The Supreme Court of Justice is the final arbiter of constitutional questions in Colombia and its ruling is binding on both government and private actors. However, compliance issues following the ruling in Future Generations highlight the limits of the Court’s power..   

Key facts 

Between 2015 and 2016, deforestation in the Amazonas region of Colombia increased by 44%. This poses a risk not just to the region but to the world, as the Amazon acts as the “lungs of the earth” and is critical to global sustainability; deforestation impacts water supplies, degrades soil health, and increases carbon emissions.
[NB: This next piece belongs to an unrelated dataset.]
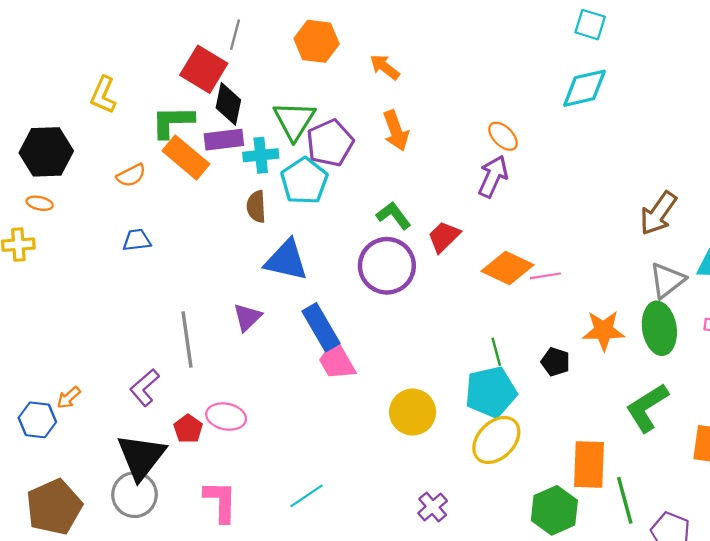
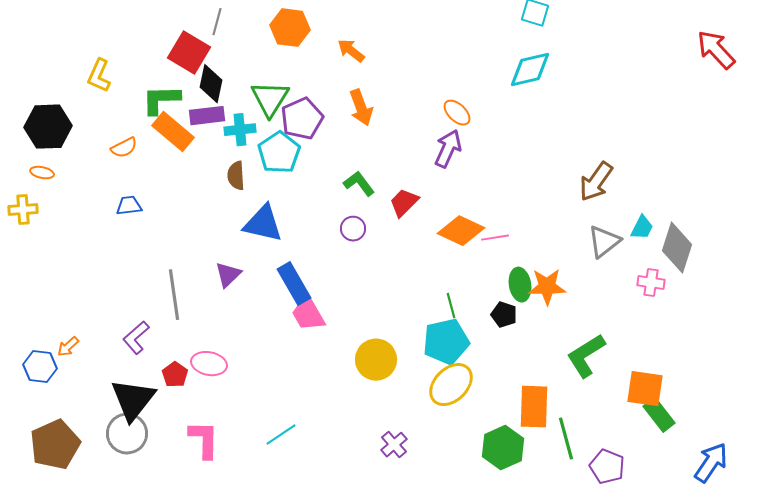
purple circle: (387, 266) -> (353, 229), size x0.5
green ellipse: (659, 328) -> (520, 285), moved, size x0.7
This rapid increase in deforestation was in part caused by the end of hostilities between the Colombian government and the Revolutionary Armed Forces of Colombia, which created a power vacuum in rural areas of the country. Small farmers, large ranchers, and corporations alike began clearing rainforest rapidly to make room for agriculture, ranching, and mining, and the state was largely powerless to stop this trend.
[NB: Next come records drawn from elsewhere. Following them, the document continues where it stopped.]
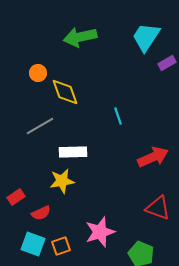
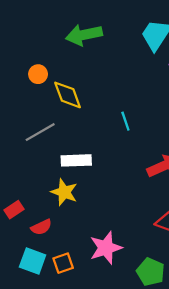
yellow star: (62, 181) -> (64, 192), turned 30

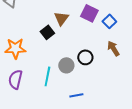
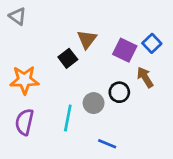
purple square: (89, 13) -> (125, 50), moved
brown arrow: (113, 48) -> (145, 77), moved
blue line: (76, 95) -> (107, 144), turned 32

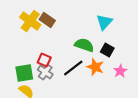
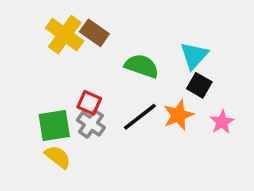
cyan triangle: (104, 22) -> (194, 56), moved
green semicircle: (84, 45) -> (142, 66), moved
orange star: (95, 67) -> (178, 115), turned 30

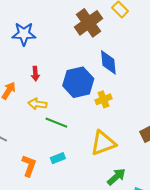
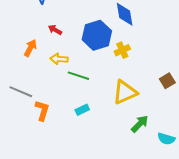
red arrow: (35, 74) -> (55, 30), turned 128
orange L-shape: (29, 166) -> (42, 110), moved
Colombia, as a signatory to the 2015 Paris Agreement and other international mechanisms, has obligated itself to reach net zero emissions. However, as is true around the world, limited progress has been made towards these goals.

Dejusticia, a social justice non-profit based in Bogotá, grew concerned about the deforestation and the climate crisis. So, they brought together 25 young people, ranging in age from 7 to 25 years old, as plaintiffs in a tutela action – directly asserting a violation of their individual constitutional rights to life, health, water, food, and a healthy environment – in Colombia’s Constitutional Court system in January 2018.

Previous instances  

The first court to hear this case dismissed the complaint on standing grounds, holding that the plaintiffs’ claim was collective, rather than individual, and therefore not properly pled as a tutela action; the plaintiffs appealed to the Supreme Court of Colombia.